Trigger sounds make me feel like screaming or punching someone.
Since I’ve got a pretty firm handle on consequences for either of those reactions, I just hold it inside. Or move away. Or plug my ears. But here’s the thing: moving away or plugging my ears isn’t always acceptable.
Eating dinner and someone is slurping or swallowing loudly? I can’t always just get up and leave the table. Is it inappropriate for me to tell them how loud they’re being when they clearly have their mouth closed? Technically, manners are being followed.
Someone snoring alongside me when I’m trying to fall asleep? As much as I’d sometimes love to, I can’t slug him (Love ya, hun!). Should I really wake up my husband if he starts snoring? I mean, the man wakes up at the butt-crack of dawn. Who am I to get upset if I can’t fall asleep faster?
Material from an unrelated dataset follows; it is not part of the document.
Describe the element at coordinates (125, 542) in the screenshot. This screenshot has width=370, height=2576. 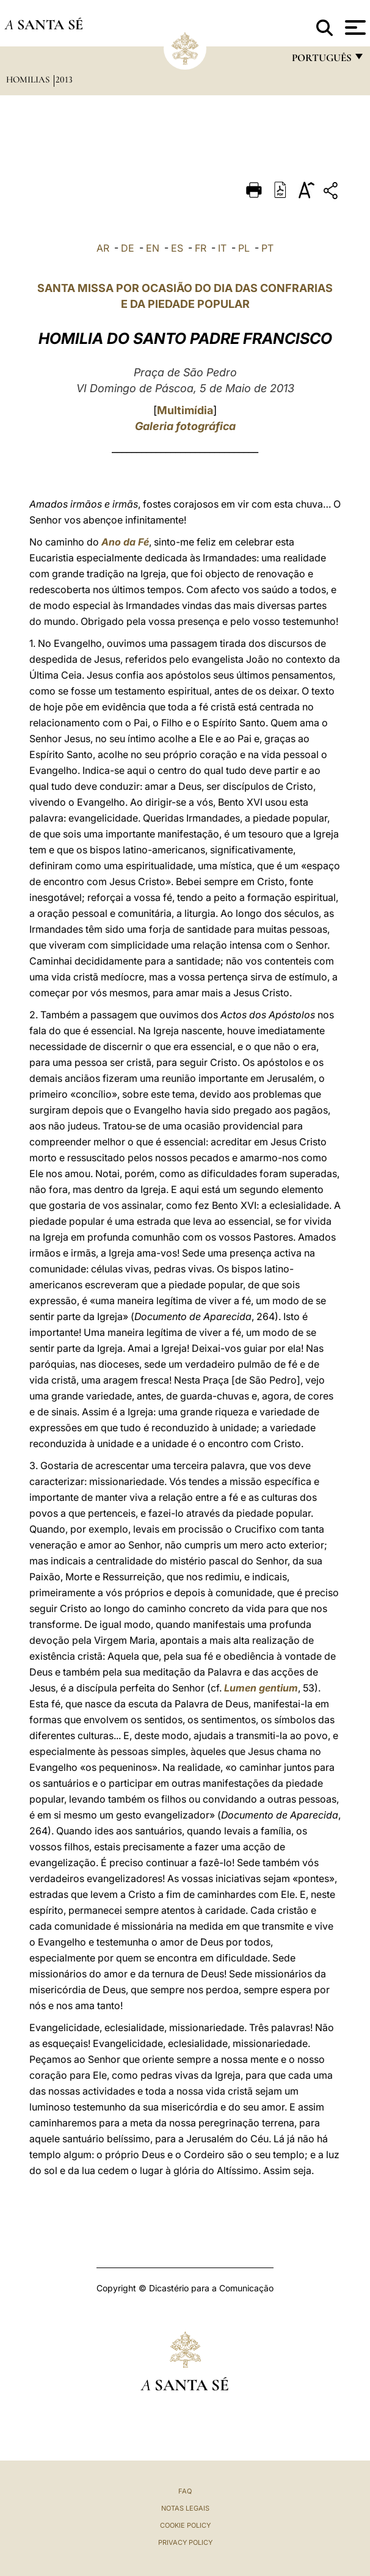
I see `Ano da Fé` at that location.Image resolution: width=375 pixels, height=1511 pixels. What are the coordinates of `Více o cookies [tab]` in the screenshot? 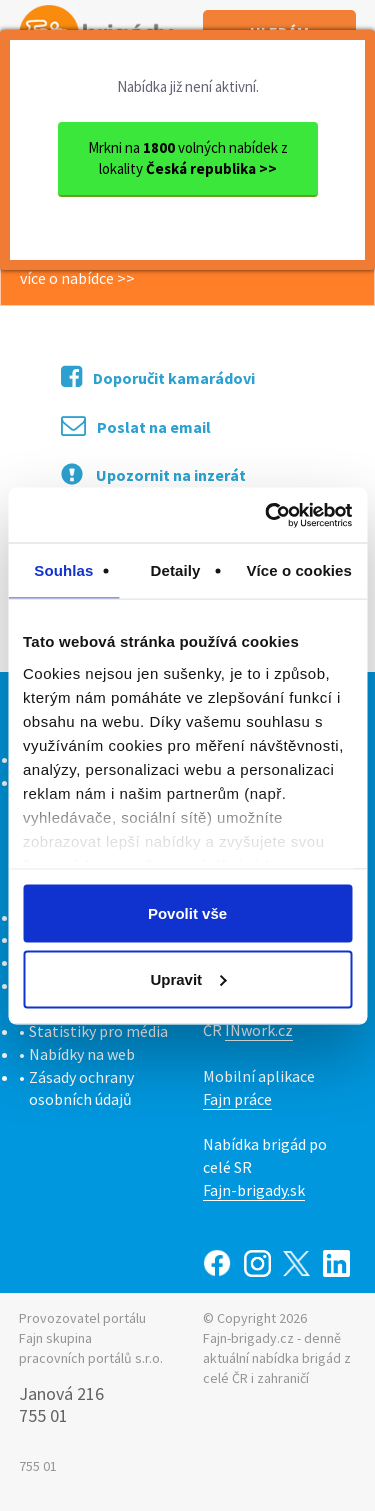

I’m also going to say I owe both my sister and my grandmother an apology for having to sleep in the same room as me because I admit I was a tyrant when I couldn’t fall asleep due to their snoring.
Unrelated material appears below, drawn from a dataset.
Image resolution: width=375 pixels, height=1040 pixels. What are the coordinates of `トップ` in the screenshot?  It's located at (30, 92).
Most recently, a coworker was chomping (maybe just chewing, but it sounded like chomping to me) on apple slices during a meeting. I get it, she’s trying to eat her lunch. But, even halfway across the room, the sound was making my skin crawl. I tried to subtly plug my ears, but I’m sure a couple of other coworkers noticed (the glares I shot in her direction probably gave it away). Am I allowed to ask her to choose less crunchy foods on meeting days, just because it makes me cringe from across the room?
I promise I’m not this crazy uptight person.
At least, not as much as I used to be thanks to anti-anxiety medication. So, why are these noises so triggering? Surely I can’t be the only one to react so strongly to the sounds coming out of a person’s mouth?
I guess I’ll just chalk it up to misophonia because it’s definitely a real thing.